Никакой особой радости от того, что гроза, кажется, миновала, Лусинэ не чувствовала. Она весь день проработала растерянно, получая замечания от хозяина, вызывая удивленные взгляды покупателей. Что-то заслоняло от нее привычный мир, привычные мысли. Лишь одно она могла четко повторять про себя: «его зовут Николай».

По дороге до дома, несмотря на боли, Михаил Василич чувствовал, как растет в нем уверенное облегчение. Словно он как-то помог этой девушке, должен был помочь и помог, хотя разве это так? И еще все время вертелось в голове «для Бога нет времени». Нет ни вчера, ни сегодня, ни завтра. Это у людей праздники, будни, Пасха, Рождество. А у Бога всегда Пасха. И всегда Голгофа. И отец всегда болен, и всегда жив. Это интересно обдумать: как бывает, когда нет времени. Пусть и неизвестно, есть ли Бог.
Да, если бы не иконки в магазине, он бы не вспомнил про Бога, про церковь. А ведь там и священник — вполне нормальный, современный человек. Как он поставил на место эту фурию, Галину Ильиничну. Как напомнил ей про смирение. Но ведь и ему, Михаилу Василичу что-то напомнила эта служба в храме. Ведь когда-то и он считал себя верующим, вел жаркие диспуты с коллегами-атеиставми. Но потом как-то потускнело все, потеряло значение в житейских невзгодах.

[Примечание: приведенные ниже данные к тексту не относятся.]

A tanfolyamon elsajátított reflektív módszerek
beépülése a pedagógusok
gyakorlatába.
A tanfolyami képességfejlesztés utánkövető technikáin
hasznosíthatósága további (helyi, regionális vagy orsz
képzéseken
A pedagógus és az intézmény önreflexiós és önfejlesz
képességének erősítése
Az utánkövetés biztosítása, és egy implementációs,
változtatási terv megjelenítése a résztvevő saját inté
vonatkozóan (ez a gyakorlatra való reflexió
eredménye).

Отец Андрей с гудящими ногами принимал исповедь на Антипасху, в первое воскресенье после праздника. На Светлой исповедников было мало, а теперь они толпились до самых дверей унылой платочно-пиджачной массой. Женщин больше, как обычно, но есть и мужчины. Отец Андрей сильно проголодался и опасался, как бы не начало урчать в животе. А они все подходили и походили к аналою, все говорили и говорили. Свекрови, невестки, осуждения, чревоугодия, сквернословия, пролития на пол святой воды так и текли священнику в уши, изнуряя и оглушая его.
Один только незнакомый пожилой мужик с желтоватыми белками глаз и неприятным запахом изо рта немного разбавил монотонные исповеди приходских женщин. Он говорил что-то о тяжелых снах, о страхе смерти, о том, что давно не ходил на службы.
Размышляя, давать ли этому человеку благословение на Причастие, отец Андрей все повторял про себя: «Господи, как же устал я, как же устал я от этих захожан».